• The problem:
The exercise asks you to copy every line below in which "Bosnia" appears.

BEGIN

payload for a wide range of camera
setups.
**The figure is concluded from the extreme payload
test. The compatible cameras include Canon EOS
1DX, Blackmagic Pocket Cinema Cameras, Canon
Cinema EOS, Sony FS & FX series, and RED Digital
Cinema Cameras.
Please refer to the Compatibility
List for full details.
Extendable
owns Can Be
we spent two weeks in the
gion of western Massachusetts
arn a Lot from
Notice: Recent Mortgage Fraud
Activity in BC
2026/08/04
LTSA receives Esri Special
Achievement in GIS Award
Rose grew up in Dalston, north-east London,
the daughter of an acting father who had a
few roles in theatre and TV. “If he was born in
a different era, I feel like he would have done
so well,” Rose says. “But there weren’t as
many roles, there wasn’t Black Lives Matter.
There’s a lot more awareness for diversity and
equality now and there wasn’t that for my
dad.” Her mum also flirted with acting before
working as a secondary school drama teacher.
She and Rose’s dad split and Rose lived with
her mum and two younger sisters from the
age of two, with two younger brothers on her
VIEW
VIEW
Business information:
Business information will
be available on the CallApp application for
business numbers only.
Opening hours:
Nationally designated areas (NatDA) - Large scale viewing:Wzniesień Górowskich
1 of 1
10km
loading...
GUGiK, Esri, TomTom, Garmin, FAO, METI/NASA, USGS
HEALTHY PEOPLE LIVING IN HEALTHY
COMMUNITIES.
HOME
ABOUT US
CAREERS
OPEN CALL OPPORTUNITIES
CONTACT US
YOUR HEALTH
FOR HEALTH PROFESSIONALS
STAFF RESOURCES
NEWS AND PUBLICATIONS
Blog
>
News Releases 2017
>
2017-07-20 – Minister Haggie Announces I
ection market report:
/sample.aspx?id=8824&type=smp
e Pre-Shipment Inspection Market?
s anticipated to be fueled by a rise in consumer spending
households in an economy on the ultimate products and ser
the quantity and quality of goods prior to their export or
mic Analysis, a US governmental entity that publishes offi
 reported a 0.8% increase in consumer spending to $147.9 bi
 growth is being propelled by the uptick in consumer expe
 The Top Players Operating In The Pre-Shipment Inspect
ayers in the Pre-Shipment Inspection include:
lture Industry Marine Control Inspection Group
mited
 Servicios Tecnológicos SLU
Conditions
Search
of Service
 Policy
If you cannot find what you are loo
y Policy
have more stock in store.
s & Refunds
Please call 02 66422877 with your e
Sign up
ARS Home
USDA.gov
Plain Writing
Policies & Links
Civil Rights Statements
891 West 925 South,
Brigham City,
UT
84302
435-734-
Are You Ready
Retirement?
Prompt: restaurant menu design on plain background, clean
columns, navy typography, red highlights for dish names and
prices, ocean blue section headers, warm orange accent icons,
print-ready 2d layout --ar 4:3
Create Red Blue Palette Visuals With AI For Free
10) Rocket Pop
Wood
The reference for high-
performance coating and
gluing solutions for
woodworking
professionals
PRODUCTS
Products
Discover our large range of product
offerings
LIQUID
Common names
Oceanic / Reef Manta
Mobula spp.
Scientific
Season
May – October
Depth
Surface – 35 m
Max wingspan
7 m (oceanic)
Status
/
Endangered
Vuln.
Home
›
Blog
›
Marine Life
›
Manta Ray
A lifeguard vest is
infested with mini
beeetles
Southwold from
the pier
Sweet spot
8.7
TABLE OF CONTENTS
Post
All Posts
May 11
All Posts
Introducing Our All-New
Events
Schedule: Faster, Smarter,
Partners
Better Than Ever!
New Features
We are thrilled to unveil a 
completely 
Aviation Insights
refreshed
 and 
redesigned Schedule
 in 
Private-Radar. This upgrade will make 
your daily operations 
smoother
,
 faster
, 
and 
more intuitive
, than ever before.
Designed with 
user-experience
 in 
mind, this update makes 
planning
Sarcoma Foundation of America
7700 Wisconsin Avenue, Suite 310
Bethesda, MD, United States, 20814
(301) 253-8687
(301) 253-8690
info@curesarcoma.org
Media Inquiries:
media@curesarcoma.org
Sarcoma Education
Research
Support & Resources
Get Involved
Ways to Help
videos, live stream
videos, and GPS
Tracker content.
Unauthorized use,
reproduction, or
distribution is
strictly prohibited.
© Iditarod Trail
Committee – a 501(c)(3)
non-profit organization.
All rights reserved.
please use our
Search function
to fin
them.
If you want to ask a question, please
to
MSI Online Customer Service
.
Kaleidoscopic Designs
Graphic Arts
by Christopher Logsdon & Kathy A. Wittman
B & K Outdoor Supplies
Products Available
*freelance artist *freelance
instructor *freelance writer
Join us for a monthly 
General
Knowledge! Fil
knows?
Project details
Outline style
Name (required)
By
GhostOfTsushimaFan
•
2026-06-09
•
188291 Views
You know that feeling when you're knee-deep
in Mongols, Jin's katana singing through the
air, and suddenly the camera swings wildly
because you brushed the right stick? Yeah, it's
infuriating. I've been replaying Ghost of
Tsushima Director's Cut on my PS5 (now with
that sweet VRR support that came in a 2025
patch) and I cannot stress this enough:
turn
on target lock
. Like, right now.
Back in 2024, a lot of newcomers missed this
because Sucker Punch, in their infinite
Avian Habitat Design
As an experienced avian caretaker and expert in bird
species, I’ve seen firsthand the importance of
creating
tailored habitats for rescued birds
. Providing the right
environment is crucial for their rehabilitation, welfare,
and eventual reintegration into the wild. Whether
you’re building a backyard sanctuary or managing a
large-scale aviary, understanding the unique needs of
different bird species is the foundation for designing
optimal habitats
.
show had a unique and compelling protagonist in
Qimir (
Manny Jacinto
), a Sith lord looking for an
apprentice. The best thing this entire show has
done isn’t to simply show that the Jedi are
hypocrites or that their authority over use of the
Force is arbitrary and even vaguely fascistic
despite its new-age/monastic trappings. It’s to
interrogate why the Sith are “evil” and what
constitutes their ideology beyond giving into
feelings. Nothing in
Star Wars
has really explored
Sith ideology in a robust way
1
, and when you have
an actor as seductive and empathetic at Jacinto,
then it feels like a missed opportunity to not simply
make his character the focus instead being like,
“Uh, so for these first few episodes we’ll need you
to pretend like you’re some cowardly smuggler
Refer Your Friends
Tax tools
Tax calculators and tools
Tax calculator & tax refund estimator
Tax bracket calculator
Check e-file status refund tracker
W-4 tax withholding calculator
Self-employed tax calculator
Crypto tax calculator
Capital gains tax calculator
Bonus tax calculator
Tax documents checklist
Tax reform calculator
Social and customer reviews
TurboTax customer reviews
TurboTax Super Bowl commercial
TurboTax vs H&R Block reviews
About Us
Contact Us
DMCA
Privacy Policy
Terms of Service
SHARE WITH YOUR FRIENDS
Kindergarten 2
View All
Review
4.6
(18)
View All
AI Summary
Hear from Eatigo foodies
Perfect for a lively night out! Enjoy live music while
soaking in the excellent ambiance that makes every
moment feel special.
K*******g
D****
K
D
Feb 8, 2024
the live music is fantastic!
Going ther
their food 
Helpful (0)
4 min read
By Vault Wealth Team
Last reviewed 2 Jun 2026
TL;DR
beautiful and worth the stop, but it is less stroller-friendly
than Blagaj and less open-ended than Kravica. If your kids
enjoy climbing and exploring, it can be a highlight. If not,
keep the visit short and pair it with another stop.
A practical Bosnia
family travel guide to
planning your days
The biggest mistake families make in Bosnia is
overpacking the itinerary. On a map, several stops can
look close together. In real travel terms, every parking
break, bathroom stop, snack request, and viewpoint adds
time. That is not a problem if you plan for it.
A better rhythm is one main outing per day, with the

END

• Exercise output:
A practical Bosnia
The biggest mistake families make in Bosnia is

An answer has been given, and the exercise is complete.